The early mornings, the perfect routines, and the constant pressure to do better and do more. We’ve all seen those people who tell us to wake up at 5am, meditate, journal, and exercise, and maybe we’ve even listened to them.
Somewhere along the way, this ‘optimised life’ became the standard. If you can’t keep up with it or your body and mind resists it, you start to believe there’s something wrong with you. But what if there isn’t? What if the problem isn’t your lack of discipline, but the life you’re trying to force yourself into?
There’s a particular kind of hardness that women have been taught to aspire to. “Push through. Don’t be lazy. Be productive. Stay positive.

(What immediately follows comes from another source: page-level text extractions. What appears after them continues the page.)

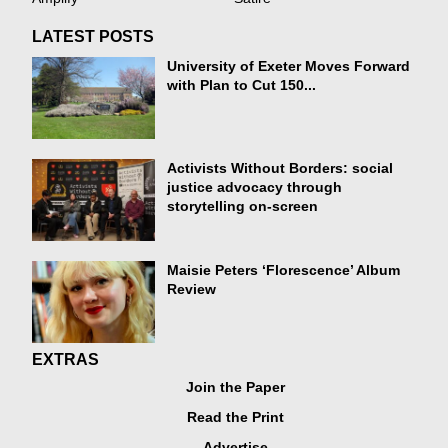
LATEST POSTS
University of Exeter Moves Forward
with Plan to Cut 150...
Activists Without Borders: social
justice advocacy through
storytelling on-screen
Maisie Peters ‘Florescence’ Album
Review
EXTRAS
Join the Paper
Read the Print
Advertise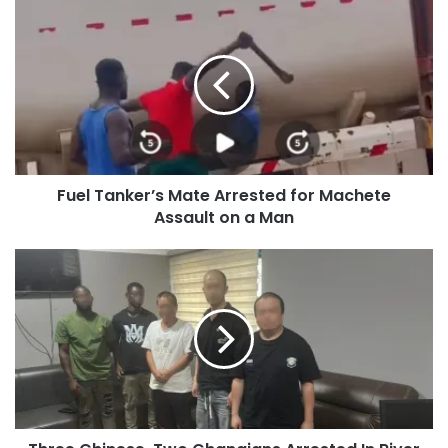
Fuel Tanker’s Mate Arrested for Machete
Assault on a Man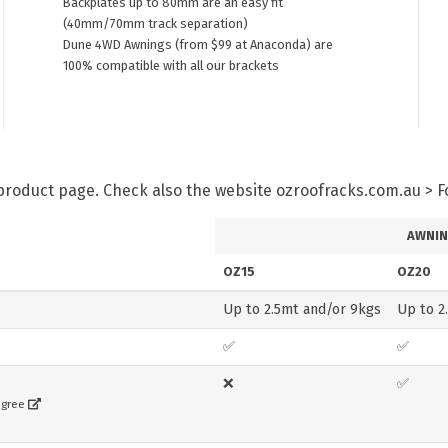
Backplates up to 80mm are an easy fit
(40mm/70mm track separation)
Dune 4WD Awnings (from $99 at Anaconda) are
100% compatible with all our brackets
h product page. Check also the website ozroofracks.com.au > 
AWNIN
OZ15
OZ20
Up to 2.5mt and/or 9kgs
Up to 2
✅
✅
❌
✅
egree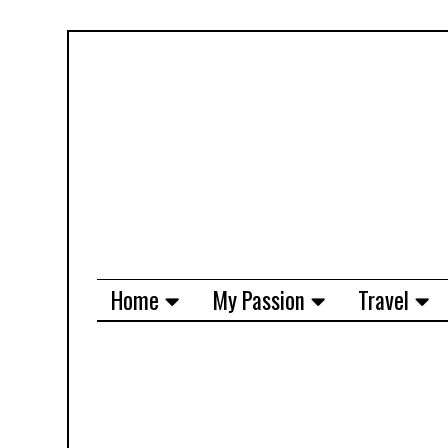
Home
My Passion
Travel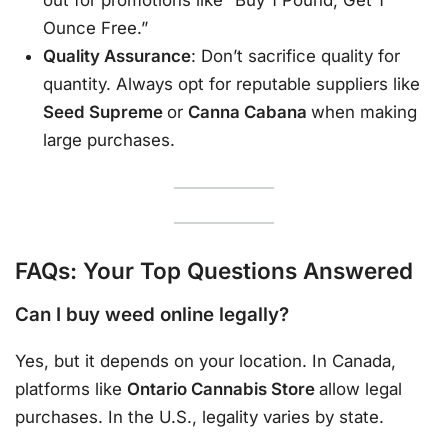
out for promotions like “Buy 1 Pound, Get 1
Ounce Free.”
Quality Assurance
: Don’t sacrifice quality for
quantity. Always opt for reputable suppliers like
Seed Supreme
or
Canna Cabana
when making
large purchases.
FAQs: Your Top Questions Answered
Can I buy weed online legally?
Yes, but it depends on your location. In Canada,
platforms like
Ontario Cannabis Store
allow legal
purchases. In the U.S., legality varies by state.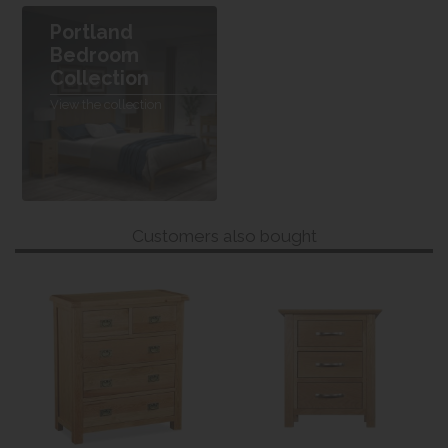
Portland
Bedroom
Collection
View the collection
Customers also bought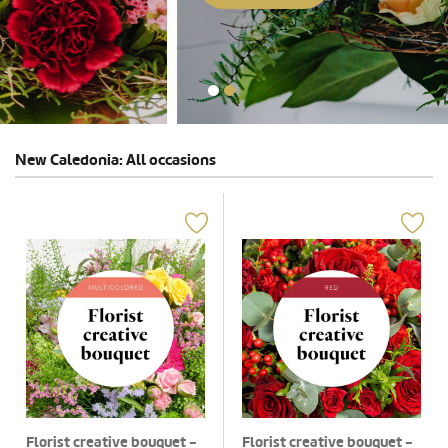
New Caledonia: All occasions
Florist creative bouquet -
Florist creative bouquet -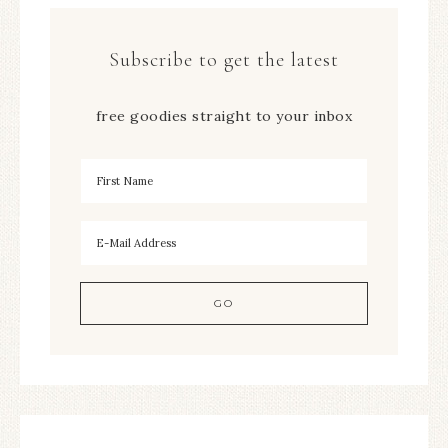
Subscribe to get the latest
free goodies straight to your inbox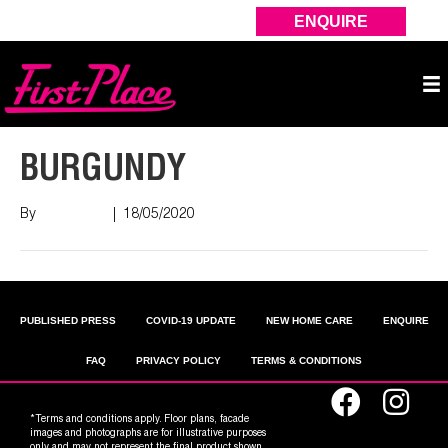
ENQUIRE
BURGUNDY
By
Nish Shah
|
18/05/2020
PUBLISHED PRESS
COVID-19 UPDATE
NEW HOME CARE
ENQUIRE
FAQ
PRIVACY POLICY
TERMS & CONDITIONS
*Terms and conditions apply. Floor plans, facade
images and photographs are for illustrative purposes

Keep going, no matter how you feel.” It’s often dressed up as empowerment, independence, and strength. But when you look a little closer, it’s just another form of conditioning. Another way of teaching women to override themselves, ignore their bodies, distrust their emotions, and measure their worth by how productive they are.
We’ve been so conditioned to push; when we’re exhausted, when we’re overwhelmed, and when every fibre of our being is asking us to rest.
I’ve done this. I’ve read the books, followed the routines, and tried to mould myself into the version of a woman who “has it all together.” I told myself it would fix everything.
That if I could just be more disciplined, more focused, more consistent, then I would finally feel better. But instead, I felt worse. Because I was forcing myself into a way of living that wasn’t aligned with who I actually am.
Getting up at 5am didn’t make me powerful, it made me exhausted. Trying to follow rigid routines didn’t make me successful, it made me feel like I was constantly failing. Underneath it all, I kept asking myself, ‘Why can’t I do this? What’s wrong with me?’ Nothing was wrong with me, I just wasn’t designed to live like that, and neither are you.
Trusting that you know what you need
There’s a different way of being that doesn’t get talked about nearly as much. It’s softer, less performative, and harder to turn into a checklist. When I say softness, I don’t mean weakness. I mean the kind of softness that comes from actually listening to yourself. That notices when your body is tired and chooses rest without turning it into some sort of failure. That says, “Today I don’t have the energy for that,” and doesn’t feel guilty about it.
Real strength isn’t forcing yourself to override your needs, it’s trusting them. It’s choosing to listen, even when everything around you is telling you to ignore what you feel. Because we live in a world that benefits from your disconnection. A world that needs you to keep striving, keep consuming, and keep believing you’re not quite there yet. So of course the message is always, ‘Do more. Be more. Fix yourself.’
But sovereignty doesn’t live there. Sovereignty lives in the moment you pause. The moment you notice the impulse to push yourself past your limits and choose differently. This doesn’t mean you stop showing up for your life or that you never do hard things. It means the place you move from changes. You’re no longer driven by fear, inadequacy, or the need to prove yourself. You’re led by something much more inside, almost like a still, small voice.
Most of us don’t need more discipline, we need more honesty. We need to admit that a lot of what we’ve been striving for doesn’t actually feel good and the routines we’re trying to force ourselves into don’t fit our lives. We need to admit that the version of “success” we’ve been sold is built on constant productiveness and very little care.
Living the soft life
A soft life isn’t about doing nothing, it’s about doing what’s true. It’s about recognising that rest is not something you have to earn. That you don’t need to become a different version of yourself to be worthy of your own care. That you are allowed to move at your own pace, in your own rhythm. Letting yourself be human, listening to your body, and stepping out of feeling like you have to perform feels like rebellion, and in this life, it is.
Because you were never meant to live like this, and the moment you stop trying to force yourself into it is the moment you start coming back to yourself.